La cata es la apreciación por los sentidos de las cualidades del vino para así poder conocerlo y enjuiciarlo.
Los sentidos utilizados en la cata son la vista, el olfato, el gusto y el tacto.
Es sin duda el sentido más importante de la cata, en el que la memoria más se pone a prueba. El vino nos recordará aromas y olores que a menudo nos resultarán familiares. La dificultad reside en saberlos describir. Para ello recomendamos emplear el vocabulario que a cada unos más le sea familiar (toffee, pan tostado, tinta china, tabaco, regaliz..), ya que de esta forma la tertulia será más animada e instructiva. Cuantas más analogía utilicemos, mejor.
Los aromas del vino también pueden proporcionarnos informaciones sobre la variedad dela uva, el método de elaboración o crianza, la edad y su evolución.
Los grandes vinos se caracterizan por su complejidad e intensidad aromática. Cuantos más aromas ofrezca el vino (variedad), de distintas familias de aromas, con intensidad y claridad, apareciendo y superponiéndose, evolucionando en multitud de matices durante la cata, más grande será el vino. Ésta es la complejidad de un gran vino.
Un vino "simple" ofrecerá pocos aromas, de poca intensidad y escasa perdurabilidad y evolución en el tiempo. Los aromas siempre serán positivos, mientras que los olores siempre serán negativos y se reconocen fácilmente.
Para facilitar la labor, los aromas suelen enmarcarse en tipo (tres) y en familias
TIPO PRIMARIO
Son los que preceden de la uva y son específicos de cada variedad de vid. Su intensidad dependerá de la variedad y del estado de madurez de la una cuando se vendimió. Estos aromas se perciben en un primer momento, nada más servir el vino y antes de agitas la copa. También se llamar aromas varietales (uvas).
Por ejemplo y de forma muy general, la Tempranillo se distingue por sus aromas a frutos rojos y negros y a veces florales (violetas). La Garnacha, depende del tipo de suelo pero en general ofrece aromas especiados, pimiento, regaliz.

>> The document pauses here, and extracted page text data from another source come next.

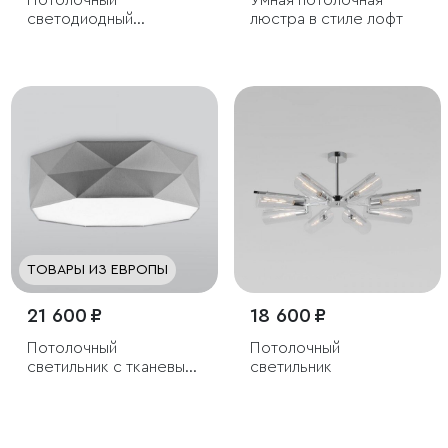
Потолочный
Умная потолочная
светодиодный
люстра в стиле лофт
светильник
ТОВАРЫ ИЗ ЕВРОПЫ
21 600 ₽
18 600 ₽
Потолочный
Потолочный
светильник с тканевым
светильник
абажуром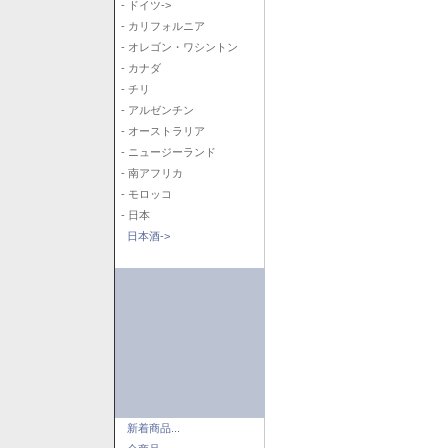
- ドイツ->
- カリフォルニア
- オレゴン・ワシントン
- カナダ
- チリ
- アルゼンチン
- オーストラリア
- ニュージーランド
- 南アフリカ
- モロッコ
- 日本
日本酒->
新着商品...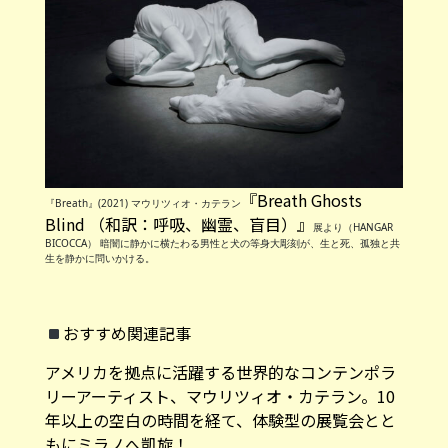
『Breath Ghosts
『Breath』(2021) マウリツィオ・カテラン
Blind （和訳：呼吸、幽霊、盲目）』
展より（HANGAR
BICOCCA） 暗闇に静かに横たわる男性と犬の等身大彫刻が、生と死、孤独と共
生を静かに問いかける。
おすすめ関連記事
アメリカを拠点に活躍する世界的なコンテンポラ
リーアーティスト、マウリツィオ・カテラン。10
年以上の空白の時間を経て、体験型の展覧会とと
もにミラノへ凱旋！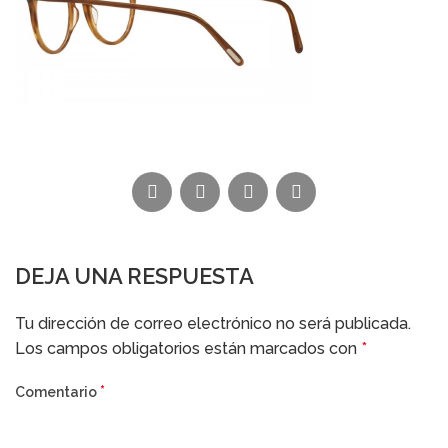
DEJA UNA RESPUESTA
Alternative:
Tu dirección de correo electrónico no será publicada.
Los campos obligatorios están marcados con
*
*
Comentario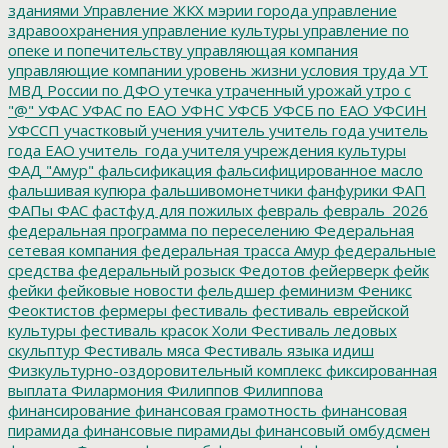
зданиями
Управление ЖКХ мэрии города
управление
здравоохранения
управление культуры
управление по
опеке и попечительству
управляющая компания
управляющие компании
уровень жизни
условия труда
УТ
МВД России по ДФО
утечка
утраченный урожай
утро с
"@"
УФАС
УФАС по ЕАО
УФНС
УФСБ
УФСБ по ЕАО
УФСИН
УФССП
участковый
учения
учитель
учитель года
учитель
года ЕАО
учитель_года
учителя
учреждения культуры
ФАД "Амур"
фальсификация
фальсифицированное масло
фальшивая купюра
фальшивомонетчики
фанфурики
ФАП
ФАПы
ФАС
фастфуд для пожилых
февраль
февраль_2026
федеральная программа по переселению
Федеральная
сетевая компания
федеральная трасса Амур
федеральные
средства
федеральный розыск
Федотов
фейерверк
фейк
фейки
фейковые новости
фельдшер
феминизм
Феникс
Феоктистов
фермеры
фестиваль
фестиваль еврейской
культуры
фестиваль красок Холи
Фестиваль ледовых
скульптур
Фестиваль мяса
Фестиваль языка идиш
Физкультурно-оздоровительный комплекс
фиксированная
выплата
Филармония
Филиппов
Филиппова
финансирование
финансовая грамотность
финансовая
пирамида
финансовые пирамиды
финансовый омбудсмен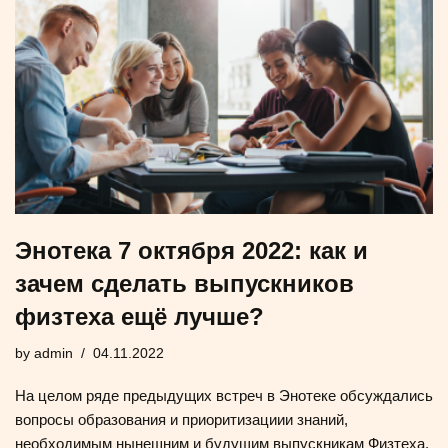
Энотека 7 октября 2022: как и
зачем сделать выпускников
физтеха ещё лучше?
by
admin
04.11.2022
На целом ряде предыдущих встреч в Энотеке обсуждались
вопросы образования и приоритизациии знаний,
необходимым нынешним и будущим выпускникам Физтеха.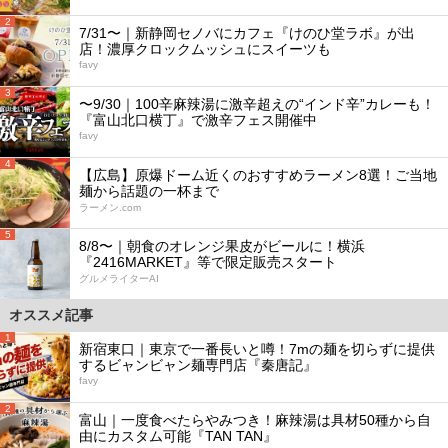
2
7/31〜｜新静岡セノバにカフェ『けのひ堂ラボ』が出
店！濃厚クロックムッシュにスイーツも
favy
3
〜9/30｜100辛麻辣湯に激辛超えの“インド辛”カレーも！
『富山北口横丁』で激辛フェス開催中
favy
4
【広島】原爆ドーム近くのおすすめラーメン8選！ご当地
麺から話題の一杯まで
ラーメン.com
5
8/8〜｜朝食のオレンジ果皮がビールに！横浜
『2416MARKET』等で限定販売スタート
グルメライターAI
オススメ記事
1
新宿東口｜東京で一番長いと噂！7mの麺を切らずに提供
するビャンビャン麺専門店『秦唐記』
favy
2
富山｜一度食べたらやみつき！麻辣湯は具材50種から自
由にカスタム可能『TAN TAN』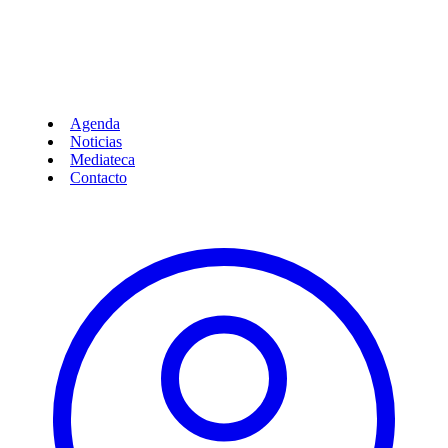
Agenda
Noticias
Mediateca
Contacto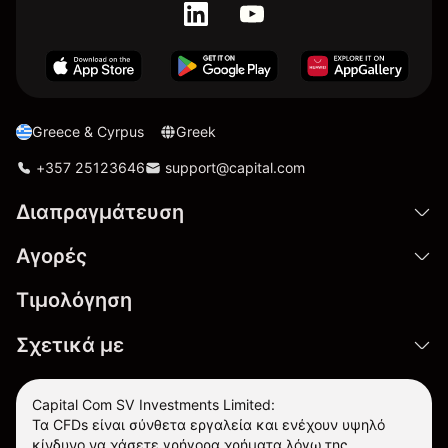
Greece & Cyrpus
Greek
+357 25123646
support@capital.com
Διαπραγμάτευση
Αγορές
Τιμολόγηση
Σχετικά με
Capital Com SV Investments Limited:
Τα CFDs είναι σύνθετα εργαλεία και ενέχουν υψηλό
κίνδυνο να χάσετε γρήγορα χρήματα λόγω της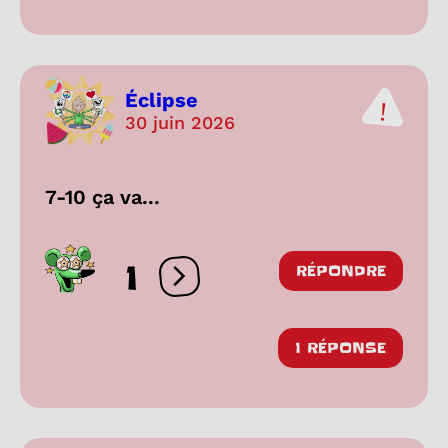
Éclipse
30 juin 2026
7-10 ça va...
1
RÉPONDRE
Ouvrir les réactions
1 RÉPONSE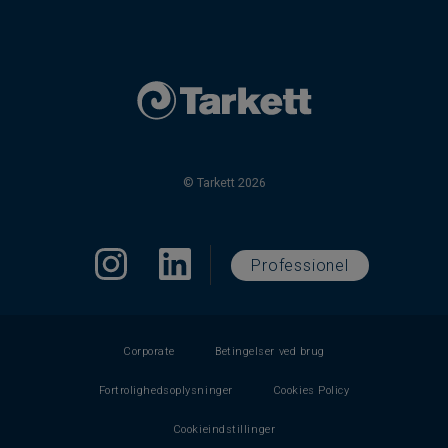
© Tarkett 2026
Professionel
Corporate
Betingelser ved brug
Fortrolighedsoplysninger
Cookies Policy
Cookieindstillinger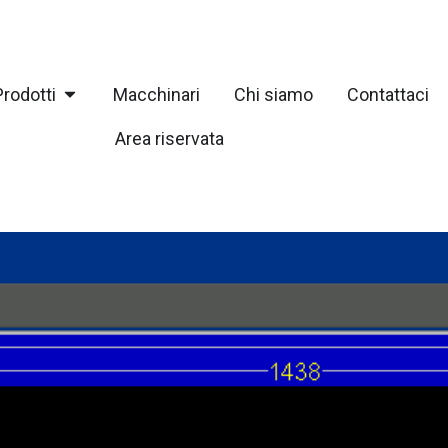
Apri Prodotti
Prodotti
Macchinari
Chi siamo
Contattaci
Area riservata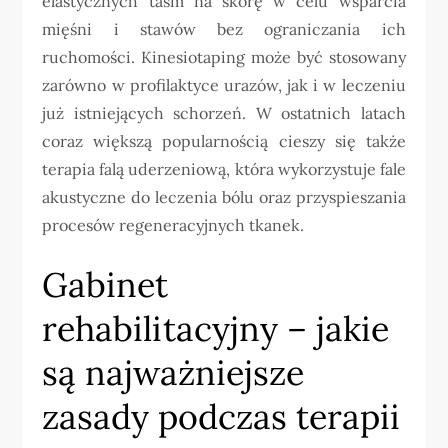
elastycznych taśm na skórę w celu wsparcia
mięśni i stawów bez ograniczania ich
ruchomości. Kinesiotaping może być stosowany
zarówno w profilaktyce urazów, jak i w leczeniu
już istniejących schorzeń. W ostatnich latach
coraz większą popularnością cieszy się także
terapia falą uderzeniową, która wykorzystuje fale
akustyczne do leczenia bólu oraz przyspieszania
procesów regeneracyjnych tkanek.
Gabinet
rehabilitacyjny – jakie
są najważniejsze
zasady podczas terapii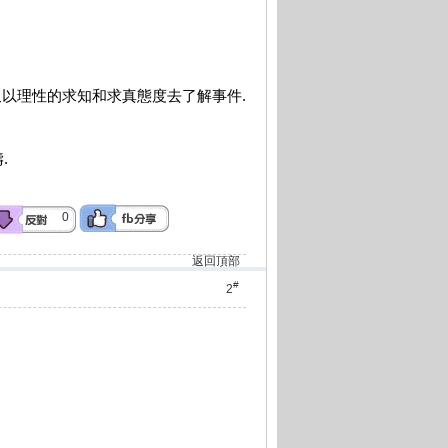
 又以理性的求知和求真態度去了解事件.
.
0
返回頂部
#
2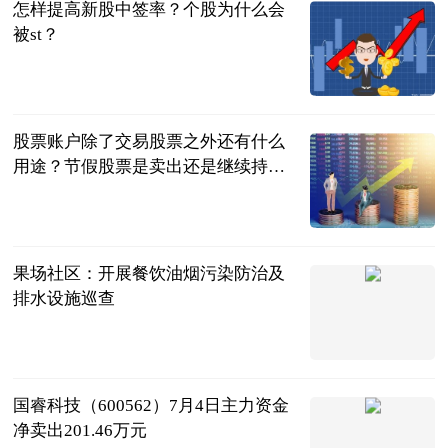
怎样提高新股中签率？个股为什么会
被st？
民企网
2023-07-04
股票账户除了交易股票之外还有什么
用途？节假股票是卖出还是继续持
有？
民企网
2023-07-04
果场社区：开展餐饮油烟污染防治及
排水设施巡查
供稿
2023-07-04
国睿科技（600562）7月4日主力资金
净卖出201.46万元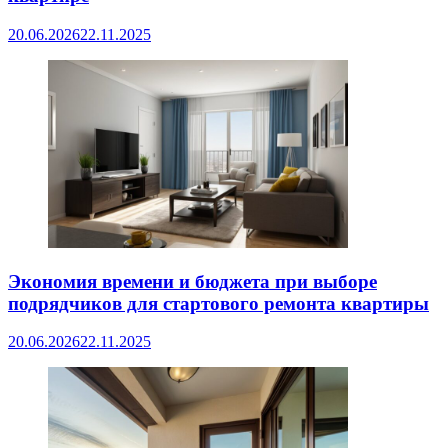
20.06.2026
22.11.2025
Экономия времени и бюджета при выборе
подрядчиков для стартового ремонта квартиры
20.06.2026
22.11.2025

La Monastrell ofrece aromas de frutas maduras, compotados y pasificados (higos y ciruelas). Por último, la Cabernet Sauvignon se distingue por sus aromas vegetales (pimiento).
TIPO SECUNDARIO
Suelen tener un carácter químico y provienen de las múltiples sustancias formadas durante la fermentación alcohólica y maloláctica. Su concentración depende de tres factores: a) De la uva b) De las levaduras empleadas (cepas aromáticas) c) De las condiciones de fermentación (temperatura, aireación...).
Las levaduras empleadas tienen gran impacto en los aromas de vino y son de gran medida las responsables de la cada vez mayor "uniformidad" de los aromas de los vino. Las levaduras pueden ser naturales o "artificiales". Estas últimas suelen ofrecer aromas contundentes de sobresalen de forma, en general, excesiva sobre el conjunto y a veces con notas demasiado artificiales. La "nariz" de un vino joven será, por lo tanto, una mezcla de aromas primarios y secundarios. Estos aromas se perciben mejor agitando fuertemente la copa que aumente la evaporación.
TIPO TERCIARIO
Los producidos en el desarrollo de la crianza de un vino. Aparecen en la crianza, debido a nuevas sustancias sintetizadas y transformadas durante este proceso. También son el resultado de la evolución de los aromas primarios y secundarios. El bouquet se forma en dos fases: a) La oxidación, en los vinos envejecidos en contacto con el aire (crianza en barrica de madera) y se caracteriza por la presencia de vainilla, tostado, ahumado, café y chocolate. b) La reducción, en los vinos envejecidos sin casi contacto con el aire (crianza en botella). Potencian en el vino elegantes notas de especias, clavo, pimienta y tabaco. También aparecen aromas de ciertas flores como violeta y frutos secos o compotados. Podemos decir que la evolución en botella es la responsable de paso de aromas frutales (más joven) a aromas "criados", tabaco, cedro y especia, así como el desarrollo de aromas de cuero y animales en los vinos más viejos.